Would Schmidt actually use some of the ever-growing depth in the farm system to utilize in a trade this offseason? Are the crops that plentiful?

“I think we have that type of talent now,” he confirmed.

If dealing from their depth, from the lower levels and back end of the top 30 minor leaguers, isn’t enticing enough for some teams, would the likes of elite prospects such as Ezequiel Tovar, Drew Romo and Zac Veen be included in a swap?

“I don’t think anybody is untradeable. Could probably take a lot to get one of them, but we’re not looking to move them,” Schmidt explained before adding, “We’d like to build around them.”

Of course, if parting with young players doesn’t strike you as feasible for the franchise, there’s always a third option: promote from within. Draft and develop – and deliver to the big league skipper to handle – has long been one of baseball adages rolled out by the club to explain their practices with roster construction.

However, such a choice right now feels paramount to waving a white flag on the 2023 season before it even begins.

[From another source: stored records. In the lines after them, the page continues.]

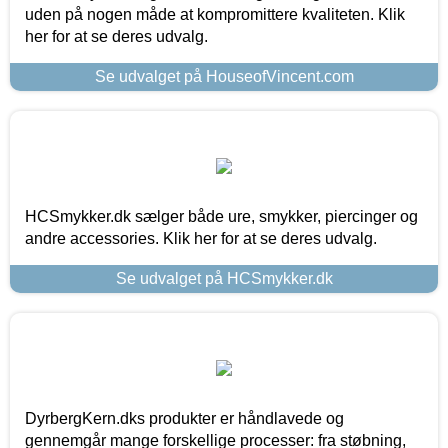
uden på nogen måde at kompromittere kvaliteten. Klik
her for at se deres udvalg.
Se udvalget på HouseofVincent.com
HCSmykker.dk sælger både ure, smykker, piercinger og
andre accessories. Klik her for at se deres udvalg.
Se udvalget på HCSmykker.dk
DyrbergKern.dks produkter er håndlavede og
gennemgår mange forskellige processer: fra støbning,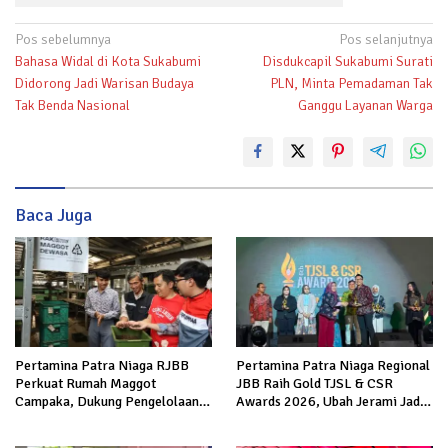
Navigasi
Pos sebelumnya
Pos selanjutnya
Bahasa Widal di Kota Sukabumi
Disdukcapil Sukabumi Surati
pos
Didorong Jadi Warisan Budaya
PLN, Minta Pemadaman Tak
Tak Benda Nasional
Ganggu Layanan Warga
Baca Juga
Pertamina Patra Niaga RJBB
Pertamina Patra Niaga Regional
Perkuat Rumah Maggot
JBB Raih Gold TJSL & CSR
Campaka, Dukung Pengelolaan
Awards 2026, Ubah Jerami Jadi
Sampah di Kota Bandung
Peluang Ekonomi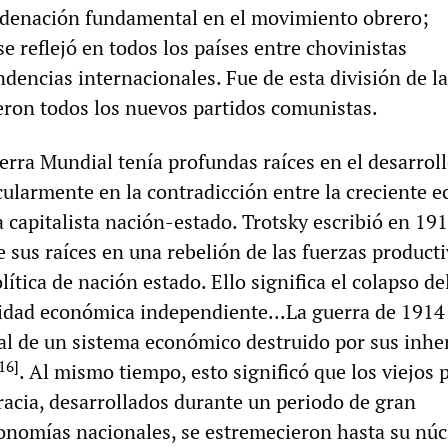
rdenación fundamental en el movimiento obrero;
e reflejó en todos los países entre chovinistas
ndencias internacionales. Fue de esta división de la
ron todos los nuevos partidos comunistas.
erra Mundial tenía profundas raíces en el desarroll
icularmente en la contradicción entre la creciente 
a capitalista nación-estado. Trotsky escribió en 191
e sus raíces en una rebelión de las fuerzas product
lítica de nación estado. Ello significa el colapso de
dad económica independiente...La guerra de 1914 
al de un sistema económico destruido por sus inhe
16
]
. Al mismo tiempo, esto significó que los viejos 
racia, desarrollados durante un periodo de gran
onomías nacionales, se estremecieron hasta su núc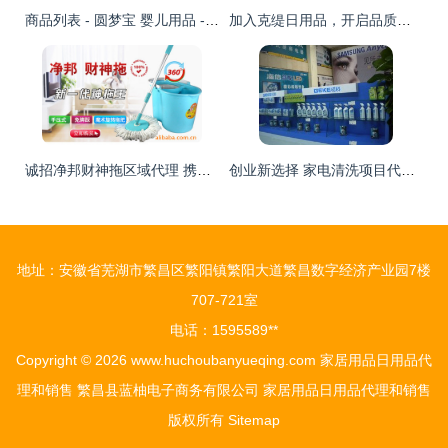
商品列表 - 圆梦宝 婴儿用品 - 百荣网,“实体+网络”一站式立体购物商城,母婴,玩具,箱包,鞋靴,家居,日用百货,服装,服饰,家饰,工艺等,网络购物,实体保障,15天无理由退换货,都是总代理,省钱省到底!
加入克缇日用品，开启品质生活与创业梦想的双赢旅程\n视觉形象 场景化的家居温馨画面，放大的克缇优质日用产品特写突出洁净本真内核，以及象征财富财富与健康的自然社区生活模特全家福.\n\n---\n\n## 二、项目定位\n\n抓住中国居民消费升级及新兴日用品去污染需求的深度上升期。克缇日用品致力于产环保、实用舒适及高性价比的日常洗护、清洁类商品。\u201c让每一个普通的功能资产具备化环保附加值是初始情怀感 \u2014体验产品的安全和长效就生活每~为情感打赌之前无顾虑.\n\n---\n\n## 三、招募
诚招净邦财神拖区域代理 携手永康宏刚日用品厂，共创财富未来
创业新选择 家电清洗项目代理加盟的前景与实操指南
地址：安徽省芜湖市繁昌区繁阳镇繁阳大道繁昌数字经济产业园7楼
707-721室
电话：1595589**
Copyright © 2026
www.huchoubanyueqing.com
家居用品日用品代
理和销售
繁昌县蓝柚电子商务有限公司
家居用品日用品代理和销售
版权所有
Sitemap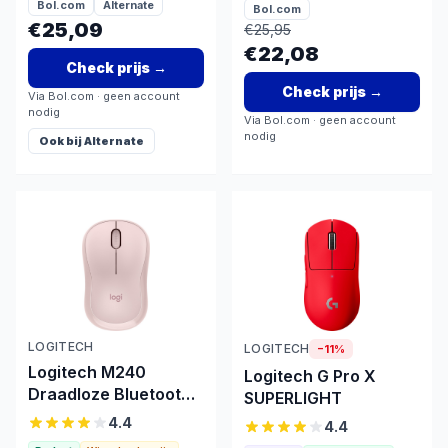
instellingen nodig
Bol.com
Alternate
Bol.com
€25,09
€
25,95
€22,08
Check prijs
→
Check prijs
→
Via
Bol.com
· geen account
nodig
Via
Bol.com
· geen account
nodig
Ook bij
Alternate
LOGITECH
LOGITECH
−
11
%
Logitech M240
Logitech G Pro X
Draadloze Bluetooth
SUPERLIGHT
Muis - Stil & Compact
4.4
4.4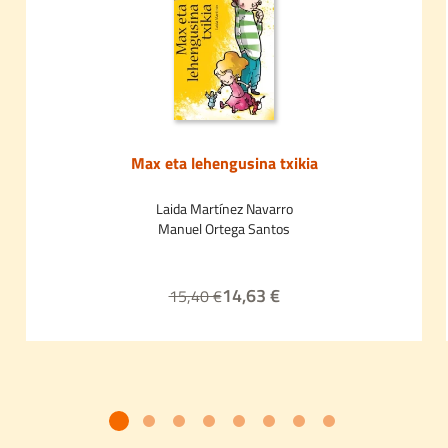
Max eta lehengusina txikia
Laida Martínez Navarro
Manuel Ortega Santos
14,63 €
15,40 €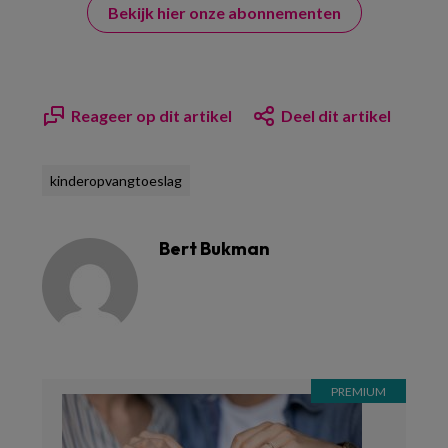
Bekijk hier onze abonnementen
Reageer op dit artikel
Deel dit artikel
kinderopvangtoeslag
Bert Bukman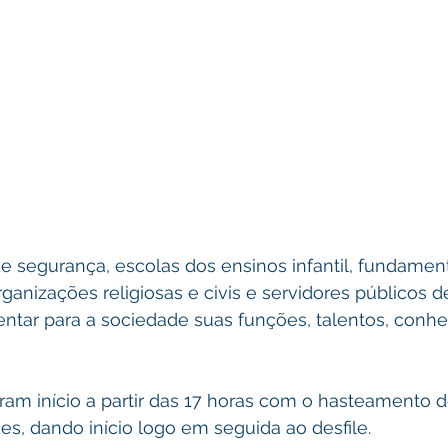
e segurança, escolas dos ensinos infantil, fundament
rganizações religiosas e civis e servidores públicos d
entar para a sociedade suas funções, talentos, conh
ram início a partir das 17 horas com o hasteamento d
des, dando início logo em seguida ao desfile. 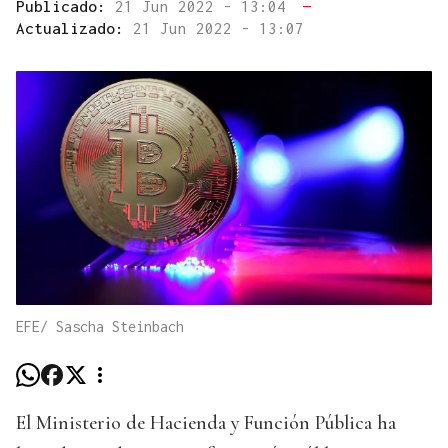
Publicado:
21 Jun 2022 - 13:04
—
Actualizado:
21 Jun 2022 - 13:07
EFE/ Sascha Steinbach
El Ministerio de Hacienda y Función Pública ha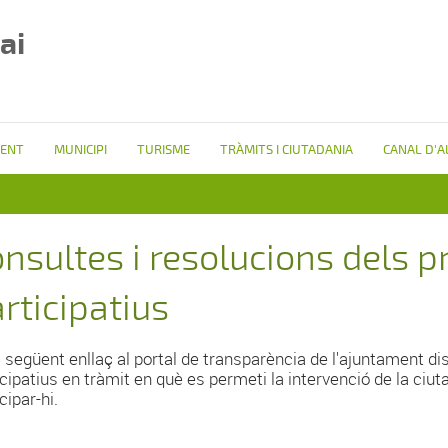
ai
ENT
MUNICIPI
TURISME
TRÀMITS I CIUTADANIA
CANAL D'A
nsultes i resolucions dels 
rticipatius
l següent enllaç al portal de transparència de l'ajuntament d
icipatius en tràmit en què es permeti la intervenció de la ci
cipar-hi.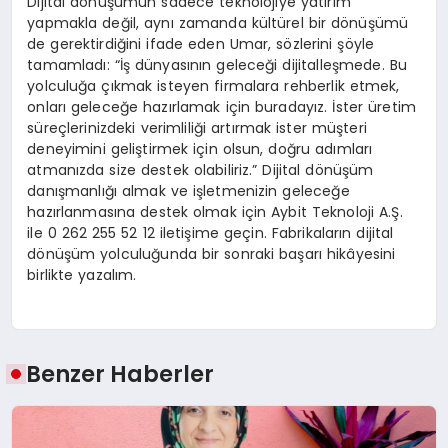
Dijital dönüşümün sadece teknolojiye yatırım
yapmakla değil, aynı zamanda kültürel bir dönüşümü
de gerektirdiğini ifade eden Umar, sözlerini şöyle
tamamladı: “İş dünyasının geleceği dijitalleşmede. Bu
yolculuğa çıkmak isteyen firmalara rehberlik etmek,
onları geleceğe hazırlamak için buradayız. İster üretim
süreçlerinizdeki verimliliği artırmak ister müşteri
deneyimini geliştirmek için olsun, doğru adımları
atmanızda size destek olabiliriz.” Dijital dönüşüm
danışmanlığı almak ve işletmenizin geleceğe
hazırlanmasına destek olmak için Aybit Teknoloji A.Ş.
ile 0 262 255 52 12 iletişime geçin. Fabrikaların dijital
dönüşüm yolculuğunda bir sonraki başarı hikâyesini
birlikte yazalım.
Benzer Haberler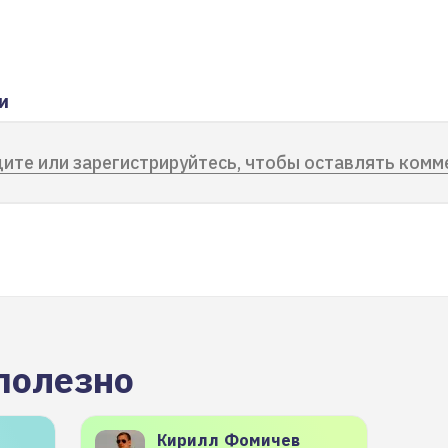
и
ите или зарегистрируйтесь, чтобы оставлять комм
полезно
Кирилл
Фомичев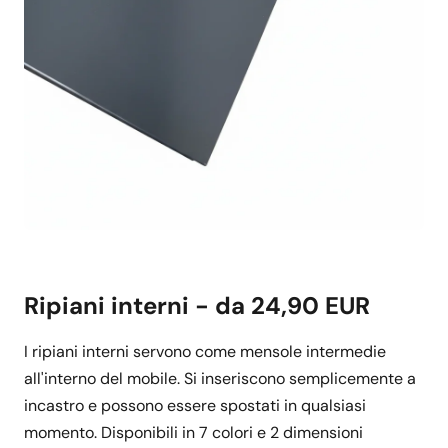
Ripiani interni - da 24,90 EUR
I ripiani interni servono come mensole intermedie
all'interno del mobile. Si inseriscono semplicemente a
incastro e possono essere spostati in qualsiasi
momento. Disponibili in 7 colori e 2 dimensioni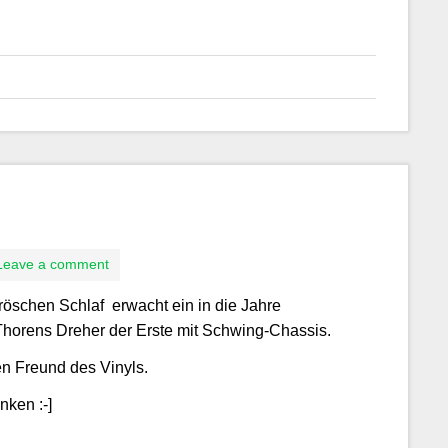
Leave a comment
öschen Schlaf erwacht ein in die Jahre
orens Dreher der Erste mit Schwing-Chassis.
n Freund des Vinyls.
nken :-]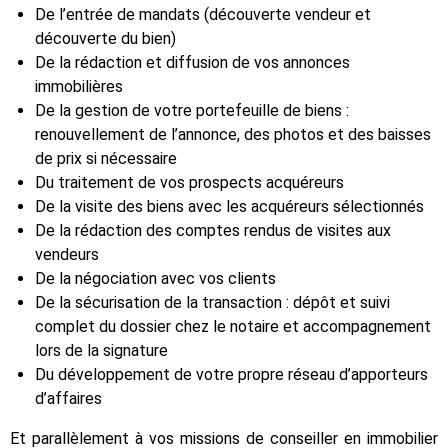
De l’entrée de mandats (découverte vendeur et
découverte du bien)
De la rédaction et diffusion de vos annonces
immobilières
De la gestion de votre portefeuille de biens :
renouvellement de l’annonce, des photos et des baisses
de prix si nécessaire
Du traitement de vos prospects acquéreurs
De la visite des biens avec les acquéreurs sélectionnés
De la rédaction des comptes rendus de visites aux
vendeurs
De la négociation avec vos clients
De la sécurisation de la transaction : dépôt et suivi
complet du dossier chez le notaire et accompagnement
lors de la signature
Du développement de votre propre réseau d’apporteurs
d’affaires
Et parallèlement à vos missions de conseiller en immobilier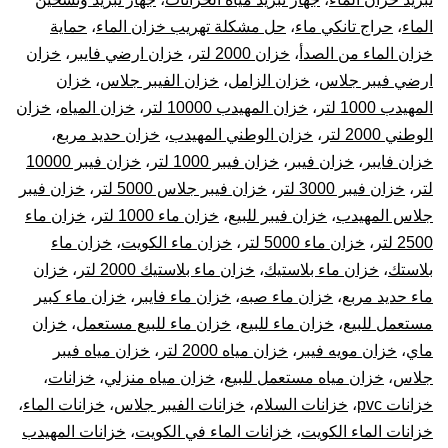
الماء
،
حراج تانكي ماء
،
حل مشكلة تهريب خزان الماء
،
حماية
خزان الماء من الصدأ
،
خزان 2000 لتر
،
خزان ارضي فايبر
،
خزان
ارضي فيبر جلاس
،
خزان الزامل
،
خزان الفيبر جلاس
،
خزان
المهيدب 1000 لتر
،
خزان المهيدب 10000 لتر
،
خزان المياه
،
خزان
الوطني 2000 لتر
،
خزان الوطني المهيدب
،
خزان حديد مربع
،
خزان فايبر
،
خزان فيبر
،
خزان فيبر 1000 لتر
،
خزان فيبر 10000
لتر
،
خزان فيبر 3000 لتر
،
خزان فيبر جلاس 5000 لتر
،
خزان فيبر
جلاس المهيدب
،
خزان فيبر للبيع
،
خزان ماء 1000 لتر
،
خزان ماء
2500 لتر
،
خزان ماء 5000 لتر
،
خزان ماء الكويت
،
خزان ماء
بلاستك
،
خزان ماء بلاستيك
،
خزان ماء بلاستيك 2000 لتر
،
خزان
ماء حديد مربع
،
خزان ماء صبه
،
خزان ماء فايبر
،
خزان ماء كبير
مستعمل للبيع
،
خزان ماء للبيع
،
خزان ماء للبيع مستعمل
،
خزان
ماي
،
خزان مويه فيبر
،
خزان مياه 2000 لتر
،
خزان مياه فيبر
جلاس
،
خزان مياه مستعمل للبيع
،
خزان مياه منزلي
،
خزانات
،
خزانات pvc
،
خزانات السلام
،
خزانات الفيبر جلاس
،
خزانات الماء
،
خزانات الماء الكويت
،
خزانات الماء في الكويت
،
خزانات المهيدب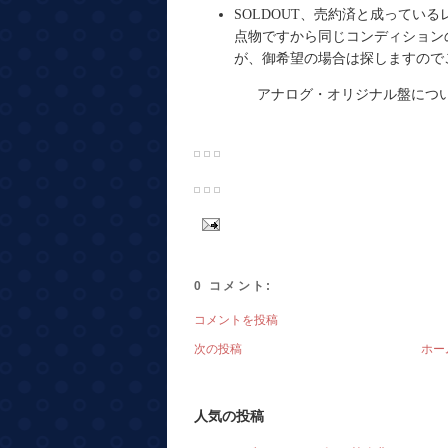
SOLDOUT、売約済と成ってい
点物ですから同じコンディション
が、御希望の場合は探しますので
アナログ・オリジナル盤につい
0 コメント:
コメントを投稿
次の投稿
ホー
人気の投稿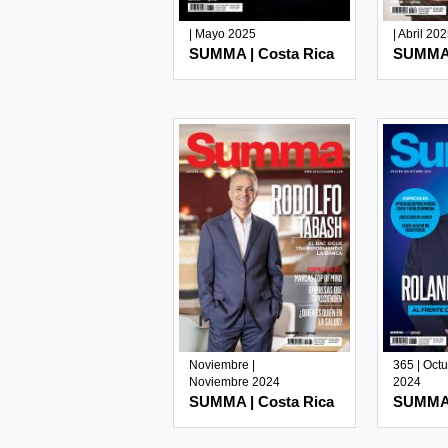
| Mayo 2025
| Abril 20
SUMMA | Costa Rica
SUMMA 
Noviembre |
365 | Oct
Noviembre 2024
2024
SUMMA | Costa Rica
SUMMA 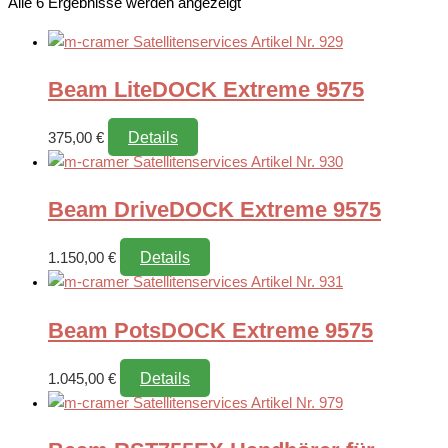
Alle 6 Ergebnisse werden angezeigt
Beam LiteDOCK Extreme 9575
Details
375,00
€
Beam DriveDOCK Extreme 9575
Details
1.150,00
€
Beam PotsDOCK Extreme 9575
Details
1.045,00
€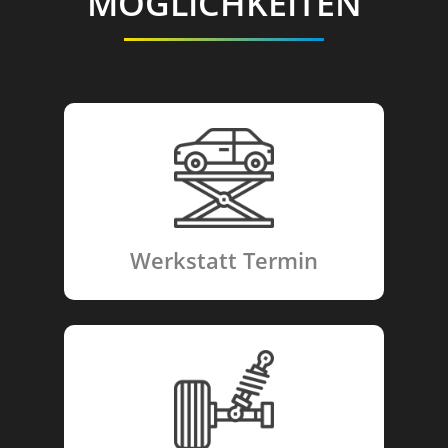
MÖGLICHKEITEN
Werkstatt Termin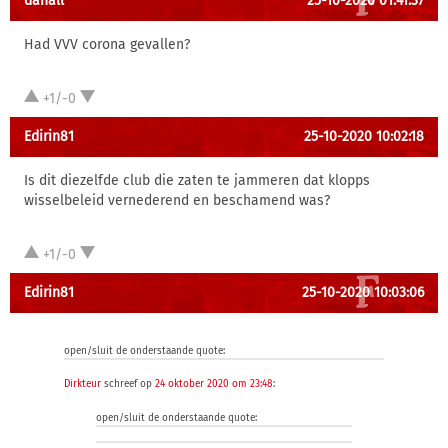
danall
25-10-2020 01:41:37
Had VVV corona gevallen?
+1/-0
Edirin81
25-10-2020 10:02:18
Is dit diezelfde club die zaten te jammeren dat klopps
wisselbeleid vernederend en beschamend was?
+1/-0
Edirin81
25-10-2020 10:03:06
open/sluit de onderstaande quote:
Dirkteur
schreef op
24 oktober 2020 om 23:48
:
open/sluit de onderstaande quote: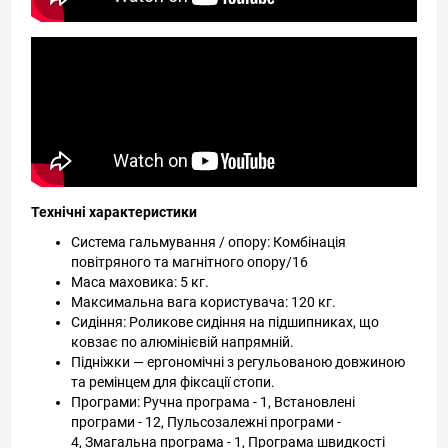
Технічні характеристики
Система гальмування / опору: Комбінація
повітряного та магнітного опору/16
Маса маховика: 5 кг.
Максимальна вага користувача: 120 кг.
Сидіння: Роликове сидіння на підшипниках, що
ковзає по алюмінієвій напрямній.
Підніжки —
ергономічні з регульованою довжиною
та ремінцем для фіксації стопи.
Програми: Ручна програма - 1, Встановлені
програми - 12, Пульсозалежні програми -
4, Змагальна програма - 1, Програма швидкості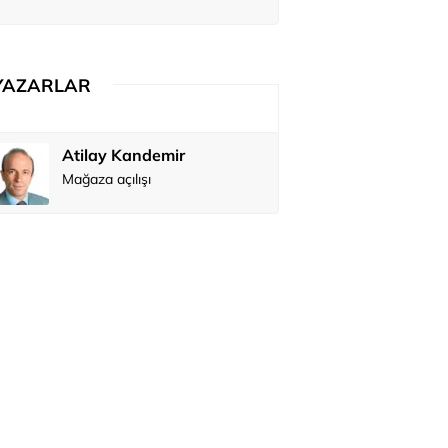
ediler: 'En büyük hayalimiz bu'
YAZARLAR
Atilay Kandemir
Özay Şendi
Mağaza açılışı
Abbas Güç
Zafer Şahi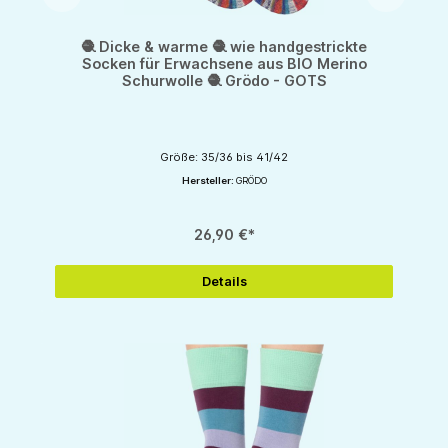
🧶 Dicke & warme 🧶 wie handgestrickte
Socken für Erwachsene aus BIO Merino
Schurwolle 🧶 Grödo - GOTS
Größe: 35/36 bis 41/42
Hersteller:
GRÖDO
26,90 €*
Details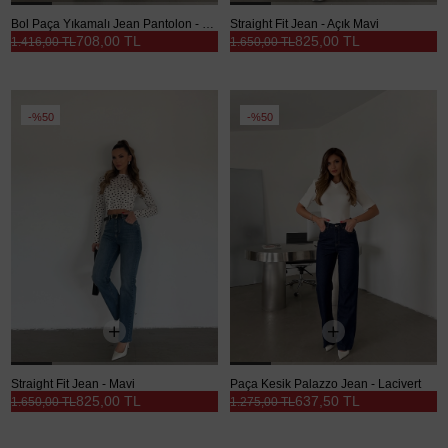
Bol Paça Yıkamalı Jean Pantolon - Mavi
Straight Fit Jean - Açık Mavi
708,00 TL
825,00 TL
1.416,00 TL
1.650,00 TL
%50
%50
Straight Fit Jean - Mavi
Paça Kesik Palazzo Jean - Lacivert
825,00 TL
637,50 TL
1.650,00 TL
1.275,00 TL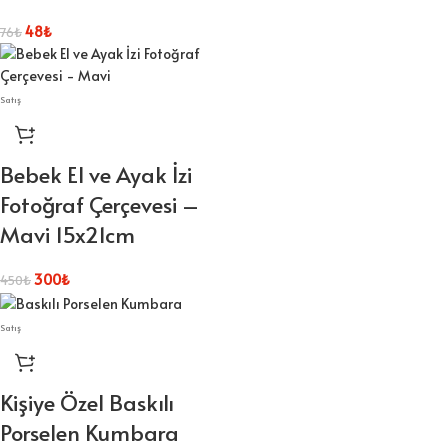
48
₺
76
₺
Satış
Bebek El ve Ayak İzi
Fotoğraf Çerçevesi –
Mavi 15x21cm
300
₺
450
₺
Satış
Kişiye Özel Baskılı
Porselen Kumbara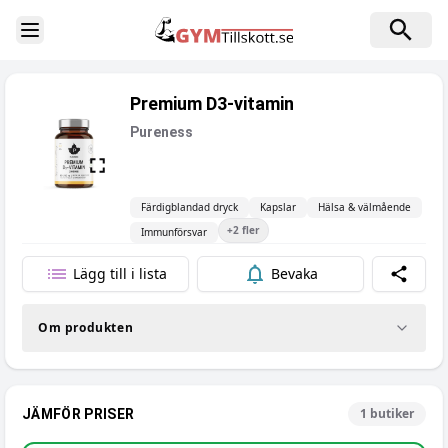
Toggle Sidebar
Premium D3-vitamin
Pureness
Färdigblandad dryck
Kapslar
Hälsa & välmående
+
2
fler
Immunförsvar
Lägg till i lista
Bevaka
Dela
Om produkten
1
butiker
JÄMFÖR PRISER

A bullpen, as one example, with six players with zero-to-two years experience in the Majors is hardly a recipe for success, especially at Coors Field.

It’ll require some magic for Colorado to make significant improvement with this route. Like getting Carlos González and Huston Street in the same package. Or stealing Germán Márquez from under the Tampa Bay Rays.

Even if the Rockies don’t reach into the hat and pull out a rabbit, they may need to grasp onto something this winter.